## Saved data entries:
# # # # # # #

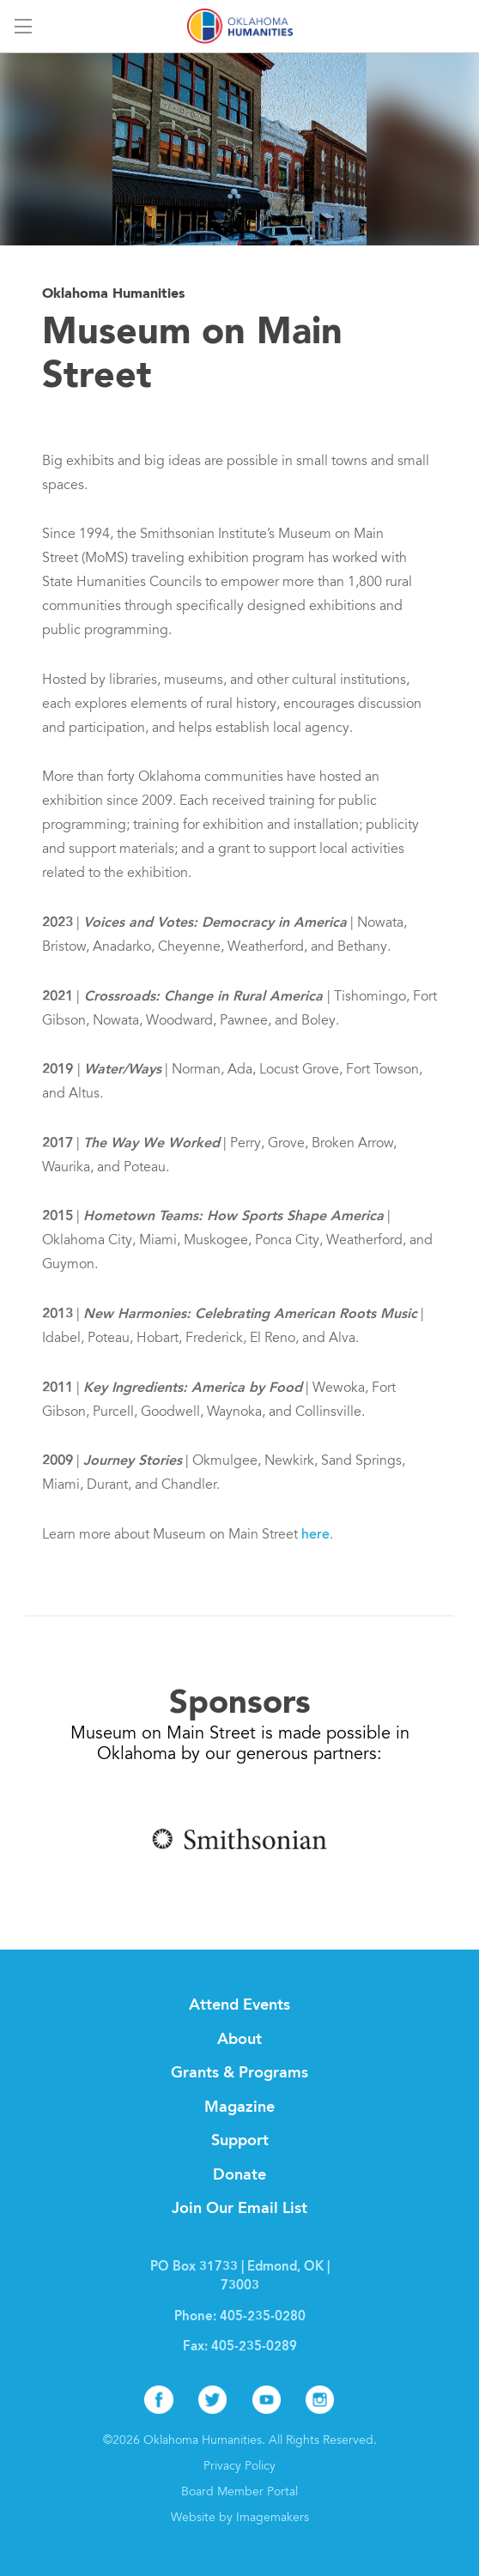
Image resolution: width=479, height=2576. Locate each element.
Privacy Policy (239, 2467)
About (239, 2039)
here (315, 1535)
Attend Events (239, 2005)
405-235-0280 (263, 2317)
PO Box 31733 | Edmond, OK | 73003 (240, 2277)
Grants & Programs (239, 2073)
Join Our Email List (239, 2208)
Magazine (239, 2107)
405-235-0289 (254, 2347)
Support (240, 2141)
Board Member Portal (239, 2493)
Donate (239, 2175)
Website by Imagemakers (240, 2519)
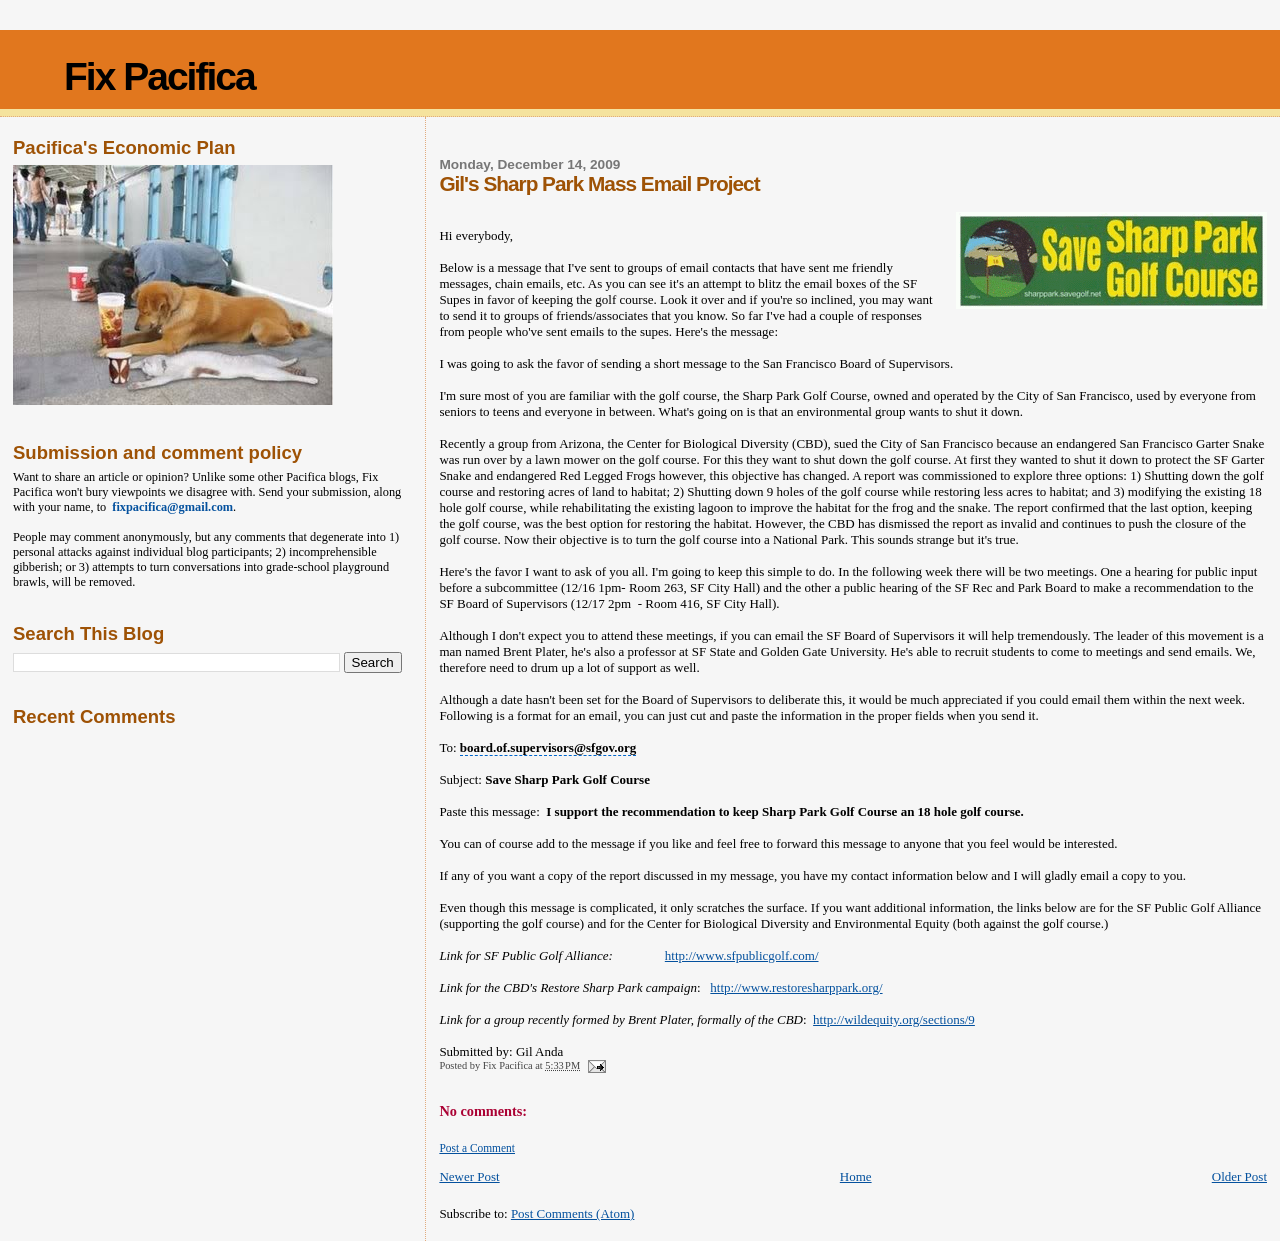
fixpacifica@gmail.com (169, 507)
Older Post (1239, 1176)
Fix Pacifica (159, 76)
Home (856, 1176)
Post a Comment (477, 1148)
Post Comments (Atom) (573, 1213)
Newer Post (469, 1176)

# # # # # # #

## YOUR OBJECTIVE:
Please copy the data shown above precisely, leaving the images out.

## SOLVED EXERCISE:
Image resolution: width=479, height=2576. Locate each element.
Privacy Policy (239, 2467)
About (239, 2039)
here (315, 1535)
Attend Events (239, 2005)
405-235-0280 (263, 2317)
PO Box 31733 | Edmond, OK | 73003 (240, 2277)
Grants & Programs (239, 2073)
Join Our Email List (239, 2208)
Magazine (239, 2107)
405-235-0289 (254, 2347)
Support (240, 2141)
Board Member Portal (239, 2493)
Donate (239, 2175)
Website by Imagemakers (240, 2519)
fixpacifica@gmail.com (169, 507)
Older Post (1239, 1176)
Fix Pacifica (159, 76)
Home (856, 1176)
Post a Comment (477, 1148)
Post Comments (Atom) (573, 1213)
Newer Post (469, 1176)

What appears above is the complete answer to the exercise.